Being in the Wrong Body: Feeling the Pain of Gender Dysphoria
Imagine that from the earliest you can remember you knew you were different. You wanted to play with toys that children of the other sex played with. You feel wrong in your clothes and the way you are stereotyped. Worse still you live in fear of being caught, ridiculed or beaten up; you quickly learn how to behave and live a fake life.
As you struggle through school you start to experience, with impending horror and disgust, the development of your body because it feels wrong. It may be a case that you never came out and the pressure of living a lie in your adult life becomes too much; the kids leave home and your situation becomes desperate.
Some people don’t have to imagine: this is their life journey.
Gender dysphoria is the tragically misunderstood ‘condition’ of being born with a gender that is the opposite of your physical sex; being a male born into a female’s body or vice versa.
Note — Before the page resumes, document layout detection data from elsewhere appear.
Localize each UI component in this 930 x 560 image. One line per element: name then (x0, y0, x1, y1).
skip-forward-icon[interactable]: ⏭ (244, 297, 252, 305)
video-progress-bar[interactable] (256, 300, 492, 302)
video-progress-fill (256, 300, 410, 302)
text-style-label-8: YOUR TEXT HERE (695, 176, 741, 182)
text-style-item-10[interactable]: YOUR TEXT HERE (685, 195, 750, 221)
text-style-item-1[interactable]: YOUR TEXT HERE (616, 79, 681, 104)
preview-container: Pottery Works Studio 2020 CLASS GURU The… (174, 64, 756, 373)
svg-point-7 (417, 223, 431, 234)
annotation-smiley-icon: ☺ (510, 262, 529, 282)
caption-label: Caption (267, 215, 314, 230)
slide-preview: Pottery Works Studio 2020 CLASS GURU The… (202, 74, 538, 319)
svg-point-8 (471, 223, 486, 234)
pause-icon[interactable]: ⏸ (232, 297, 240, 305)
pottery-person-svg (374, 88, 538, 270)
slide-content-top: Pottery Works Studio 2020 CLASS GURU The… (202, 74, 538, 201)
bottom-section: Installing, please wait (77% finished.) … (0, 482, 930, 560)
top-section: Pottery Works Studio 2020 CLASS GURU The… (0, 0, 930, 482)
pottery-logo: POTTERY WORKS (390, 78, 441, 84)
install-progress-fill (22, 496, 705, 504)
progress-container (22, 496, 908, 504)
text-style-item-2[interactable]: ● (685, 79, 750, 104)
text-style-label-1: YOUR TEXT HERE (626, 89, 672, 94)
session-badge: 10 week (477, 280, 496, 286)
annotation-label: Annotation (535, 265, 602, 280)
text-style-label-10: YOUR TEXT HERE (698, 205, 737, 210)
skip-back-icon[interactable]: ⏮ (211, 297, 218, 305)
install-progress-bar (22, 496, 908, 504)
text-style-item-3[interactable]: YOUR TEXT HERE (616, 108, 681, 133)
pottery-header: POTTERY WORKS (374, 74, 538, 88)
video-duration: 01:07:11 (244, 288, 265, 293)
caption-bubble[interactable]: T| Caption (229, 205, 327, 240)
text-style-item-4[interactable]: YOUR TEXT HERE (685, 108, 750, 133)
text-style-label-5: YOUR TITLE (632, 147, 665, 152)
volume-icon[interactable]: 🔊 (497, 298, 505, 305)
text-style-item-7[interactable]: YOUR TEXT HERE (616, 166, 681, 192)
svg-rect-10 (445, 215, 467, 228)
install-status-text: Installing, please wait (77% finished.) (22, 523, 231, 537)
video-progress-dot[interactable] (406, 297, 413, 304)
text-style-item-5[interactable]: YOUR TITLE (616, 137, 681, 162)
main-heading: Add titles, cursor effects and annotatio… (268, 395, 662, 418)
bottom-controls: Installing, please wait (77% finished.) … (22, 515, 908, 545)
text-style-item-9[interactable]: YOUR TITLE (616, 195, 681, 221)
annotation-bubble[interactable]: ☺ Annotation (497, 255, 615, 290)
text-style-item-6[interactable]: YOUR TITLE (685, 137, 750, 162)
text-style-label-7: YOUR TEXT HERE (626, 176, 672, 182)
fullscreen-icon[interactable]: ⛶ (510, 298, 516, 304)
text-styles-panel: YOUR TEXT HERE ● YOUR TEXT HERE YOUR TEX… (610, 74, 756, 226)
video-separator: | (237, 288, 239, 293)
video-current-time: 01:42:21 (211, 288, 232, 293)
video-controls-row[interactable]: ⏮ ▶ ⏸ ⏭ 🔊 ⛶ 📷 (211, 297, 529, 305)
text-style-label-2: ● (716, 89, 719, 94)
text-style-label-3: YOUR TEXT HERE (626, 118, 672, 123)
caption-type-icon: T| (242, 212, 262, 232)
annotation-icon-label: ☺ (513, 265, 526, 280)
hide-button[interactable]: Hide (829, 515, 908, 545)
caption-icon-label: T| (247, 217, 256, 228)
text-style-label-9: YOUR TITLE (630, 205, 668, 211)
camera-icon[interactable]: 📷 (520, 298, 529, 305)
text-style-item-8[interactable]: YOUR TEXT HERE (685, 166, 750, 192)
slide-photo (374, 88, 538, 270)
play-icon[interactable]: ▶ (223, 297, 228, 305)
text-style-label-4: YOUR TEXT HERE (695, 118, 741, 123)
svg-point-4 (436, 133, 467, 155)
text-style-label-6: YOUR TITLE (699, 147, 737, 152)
Once thought of as a social ‘choice’, it is now widely accepted to have biological origins rooted in the action of hormones during the crucial sex differentiation stages of foetal development.
Treatment may involve gender reassignment surgery, but there is much work to do before making any decisions about whether to move forward or to stay where you are and work on becoming more comfortable with yourself. For a start, gender dysphoria must be carefully diagnosed and other possibilities eliminated. If assimilation to your gender is desired then hormone therapy may be gradually introduced alongside counselling. Due to the incredible bravery needed to seek treatment, or even to open up and talk about your situation, those who seek support via counselling or group therapy are sadly in a minority. The majority struggle with their feelings in isolation; we lose some to suicide and others stay quiet and suffer. It is the fortunate few who feel able to seek help.